L’infirmière canadienne…

<Enregistré le 31 Août 2018>

Alors comme mon fils avait dû passer en couveuse et aller à la maternité de l’hôpital et que j’ai voulu partir le rejoindre, ils m’ont transféré avec une ambulance directement dans l’autre hôpital… Mais là aussi, je me suis retrouvée seule.

J’avais fait le changement toute seule, mais j’étais bien seule…
Mon mari était à la maison, il s’occupait de notre fille, et à faire de gauche à droite, donc il n’avait pas le temps de venir à l’hôpital…

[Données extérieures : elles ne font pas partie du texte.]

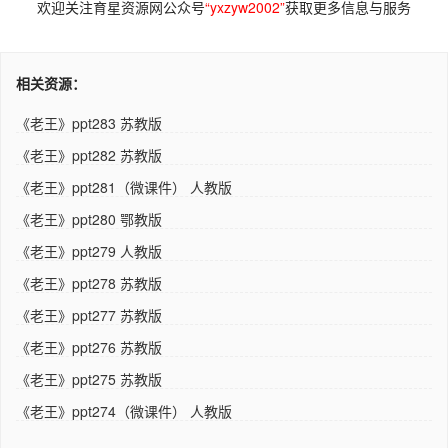
欢迎关注育星资源网公众号
“yxzyw2002”
获取更多信息与服务
相关资源：
《老王》ppt283 苏教版
《老王》ppt282 苏教版
《老王》ppt281（微课件） 人教版
《老王》ppt280 鄂教版
《老王》ppt279 人教版
《老王》ppt278 苏教版
《老王》ppt277 苏教版
《老王》ppt276 苏教版
《老王》ppt275 苏教版
《老王》ppt274（微课件） 人教版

Là aussi, ce que je vivais n’étais pas simple puisqu’il fallait faire tout un grand couloir pour aller de l’autre côté, vers les prématurés.
Et puis tu es seule, tu es dans la maternité avec tes agrafes au ventre, tu as les autres mamans qui ont leur bébés avec elles, mais toi, tu ne l’as pas à tes côtés, hein…!

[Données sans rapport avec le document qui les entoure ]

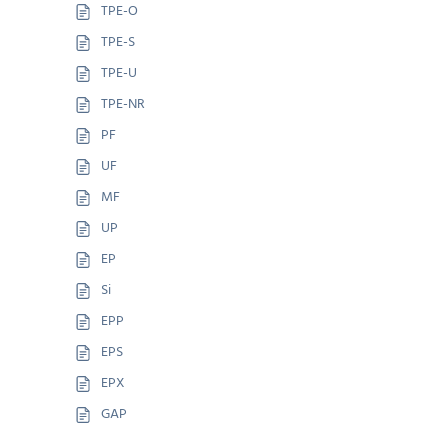
TPE-O
TPE-S
TPE-U
TPE-NR
PF
UF
MF
UP
EP
Si
EPP
EPS
EPX
GAP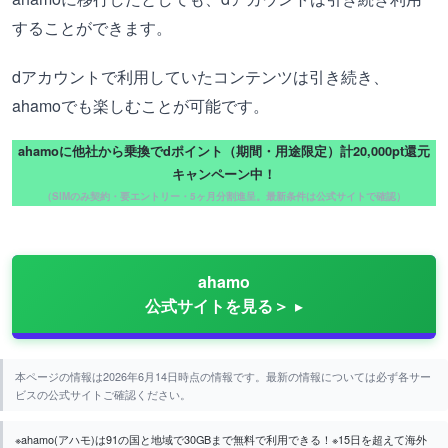
することができます。
dアカウントで利用していたコンテンツは引き続き、
ahamoでも楽しむことが可能です。
ahamoに他社から乗換でdポイント（期間・用途限定）計20,000pt還元
キャンペーン中！
（SIMのみ契約・要エントリー・5ヶ月分割進呈。最新条件は公式サイトで確認）
ahamo
公式サイトを見る＞
本ページの情報は2026年6月14日時点の情報です。最新の情報については必ず各サー
ビスの公式サイトご確認ください。
※ahamo(アハモ)は91の国と地域で30GBまで無料で利用できる！※15日を超えて海外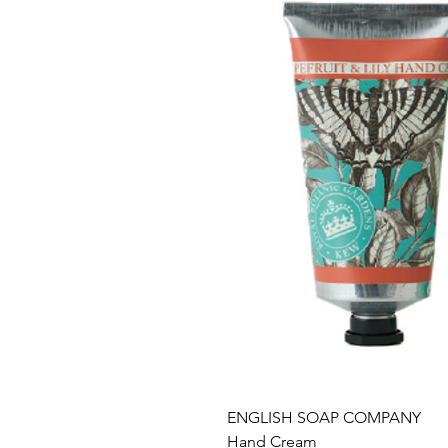
ENGLISH SOAP COMPANY
Hand Cream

Et là aussi, un jour quand je suis arrivée en bas… Je ne t’explique pas, en larmes ! Mais alors inconsolable, hein… Ça faisait deux ou trois jours que j’étais dans la seconde maternité et de nouveau ce babyblues, cette retombée hormonale…

C’était vraiment la fin du monde…

Tu vois, tous ces bébés qui sont dans les corridors et toi tu n’as pas le tien… Tu dois faire ton truc, tu es toute seule, les gens ne savent même pas que tu as déménagée là, donc tu n’as pas de visite, et ton mari qui ne vient pas…

Tu es seule, tu es seule sans ton bébé et tu vois les autres qui ont le leur…

C’était un jour, où c’était vraiment la fleur de l’âme, inconsolable… et cette infirmière que je t’ai déjà montrée en ville, une canadienne… qui arrive dans la chambre et qui me dit…
– Oh là là…

Je me souviens, que je pleurais comme une enfant, dans ses bras…(Rire et larmes) vraiment et à chaque fois qu’elle passait, elle me disait :
– Attendez, je reviens dans un moment… Et à chaque fois je repleurais, dans ses bras, encore et encore (Rire)

Ooh, elle est bien venue cinq fois… Elle était vraiment adorable.
Elle me disait :
– C’est normal, c’est normal ce que vous vivez, ce n’est pas simple… Elle avait compris qu’il n’y avait pas de visite… Parce que les gens ne savaient pas… et qu’elle avait bien vu que j’avais un mari qui ne venait pas !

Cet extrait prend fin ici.